### Task brief
Retype the listing exactly; omit pictures.

### Data to examine

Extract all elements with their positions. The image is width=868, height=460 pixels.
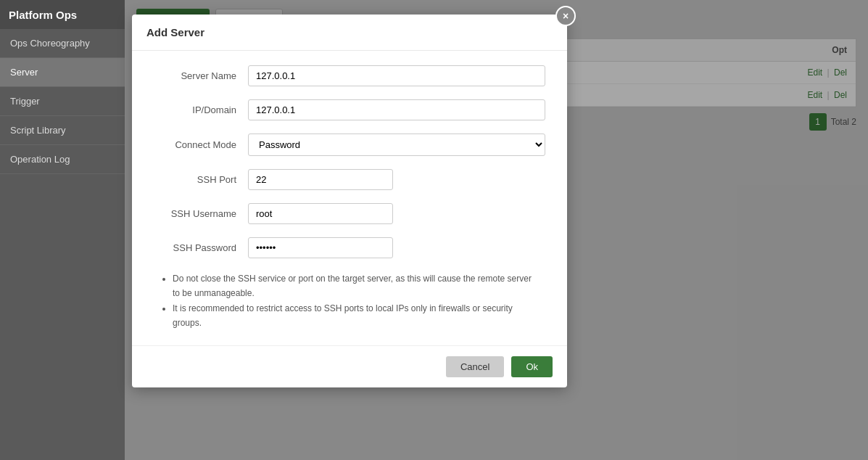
connect-mode-select[interactable]: Password Key (248, 134, 545, 156)
sidebar-item-label: Trigger (10, 96, 40, 107)
sidebar-item-label: Ops Choreography (10, 38, 90, 49)
ssh-password-input[interactable] (248, 237, 393, 258)
modal-footer: Cancel Ok (132, 345, 567, 387)
note-item-2: It is recommended to restrict access to … (173, 301, 538, 331)
modal-overlay: × Add Server Server Name IP/Domain Conne (125, 0, 868, 460)
sidebar-item-script-library[interactable]: Script Library (0, 116, 125, 145)
sidebar-item-label: Operation Log (10, 154, 70, 165)
main-content: Add Server Batch Add mode Opt Edit | Del… (125, 0, 868, 460)
modal-title: Add Server (132, 15, 567, 51)
sidebar-item-operation-log[interactable]: Operation Log (0, 145, 125, 174)
sidebar-item-label: Server (10, 67, 38, 78)
ssh-username-label: SSH Username (154, 208, 248, 219)
modal-body: Server Name IP/Domain Connect Mode Passw… (132, 51, 567, 345)
server-name-row: Server Name (154, 65, 545, 86)
sidebar-item-trigger[interactable]: Trigger (0, 87, 125, 116)
ssh-username-input[interactable] (248, 203, 393, 224)
modal-close-button[interactable]: × (555, 6, 576, 26)
server-name-input[interactable] (248, 65, 545, 86)
ip-domain-row: IP/Domain (154, 99, 545, 120)
sidebar-item-ops-choreography[interactable]: Ops Choreography (0, 29, 125, 58)
notes-section: Do not close the SSH service or port on … (154, 271, 545, 331)
connect-mode-label: Connect Mode (154, 139, 248, 150)
ip-domain-label: IP/Domain (154, 104, 248, 115)
server-name-label: Server Name (154, 70, 248, 81)
sidebar: Platform Ops Ops Choreography Server Tri… (0, 0, 125, 460)
note-item-1: Do not close the SSH service or port on … (173, 271, 538, 301)
ip-domain-input[interactable] (248, 99, 545, 120)
ssh-password-label: SSH Password (154, 242, 248, 253)
sidebar-title: Platform Ops (0, 0, 125, 29)
ssh-port-label: SSH Port (154, 174, 248, 185)
ssh-port-row: SSH Port (154, 169, 545, 190)
ssh-username-row: SSH Username (154, 203, 545, 224)
sidebar-item-label: Script Library (10, 125, 66, 136)
cancel-button[interactable]: Cancel (446, 356, 504, 377)
ssh-password-row: SSH Password (154, 237, 545, 258)
add-server-modal: × Add Server Server Name IP/Domain Conne (132, 15, 567, 387)
ok-button[interactable]: Ok (511, 356, 553, 377)
close-icon: × (563, 10, 569, 22)
sidebar-item-server[interactable]: Server (0, 58, 125, 87)
connect-mode-row: Connect Mode Password Key (154, 134, 545, 156)
ssh-port-input[interactable] (248, 169, 393, 190)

### Response area
Extract all elements with their positions. The image is width=868, height=460 pixels.
connect-mode-select[interactable]: Password Key (248, 134, 545, 156)
sidebar-item-label: Trigger (10, 96, 40, 107)
sidebar-item-label: Ops Choreography (10, 38, 90, 49)
ssh-password-input[interactable] (248, 237, 393, 258)
modal-footer: Cancel Ok (132, 345, 567, 387)
note-item-2: It is recommended to restrict access to … (173, 301, 538, 331)
modal-overlay: × Add Server Server Name IP/Domain Conne (125, 0, 868, 460)
sidebar-item-script-library[interactable]: Script Library (0, 116, 125, 145)
sidebar-item-label: Operation Log (10, 154, 70, 165)
main-content: Add Server Batch Add mode Opt Edit | Del… (125, 0, 868, 460)
modal-title: Add Server (132, 15, 567, 51)
sidebar-item-operation-log[interactable]: Operation Log (0, 145, 125, 174)
sidebar-item-label: Server (10, 67, 38, 78)
ssh-username-label: SSH Username (154, 208, 248, 219)
modal-body: Server Name IP/Domain Connect Mode Passw… (132, 51, 567, 345)
server-name-row: Server Name (154, 65, 545, 86)
sidebar-item-trigger[interactable]: Trigger (0, 87, 125, 116)
ssh-username-input[interactable] (248, 203, 393, 224)
modal-close-button[interactable]: × (555, 6, 576, 26)
server-name-input[interactable] (248, 65, 545, 86)
ip-domain-row: IP/Domain (154, 99, 545, 120)
sidebar-item-ops-choreography[interactable]: Ops Choreography (0, 29, 125, 58)
notes-section: Do not close the SSH service or port on … (154, 271, 545, 331)
connect-mode-label: Connect Mode (154, 139, 248, 150)
ip-domain-label: IP/Domain (154, 104, 248, 115)
server-name-label: Server Name (154, 70, 248, 81)
sidebar: Platform Ops Ops Choreography Server Tri… (0, 0, 125, 460)
note-item-1: Do not close the SSH service or port on … (173, 271, 538, 301)
ip-domain-input[interactable] (248, 99, 545, 120)
ssh-password-label: SSH Password (154, 242, 248, 253)
sidebar-title: Platform Ops (0, 0, 125, 29)
ssh-port-label: SSH Port (154, 174, 248, 185)
ssh-port-row: SSH Port (154, 169, 545, 190)
ssh-username-row: SSH Username (154, 203, 545, 224)
sidebar-item-label: Script Library (10, 125, 66, 136)
cancel-button[interactable]: Cancel (446, 356, 504, 377)
ssh-password-row: SSH Password (154, 237, 545, 258)
add-server-modal: × Add Server Server Name IP/Domain Conne (132, 15, 567, 387)
ok-button[interactable]: Ok (511, 356, 553, 377)
close-icon: × (563, 10, 569, 22)
sidebar-item-server[interactable]: Server (0, 58, 125, 87)
connect-mode-row: Connect Mode Password Key (154, 134, 545, 156)
ssh-port-input[interactable] (248, 169, 393, 190)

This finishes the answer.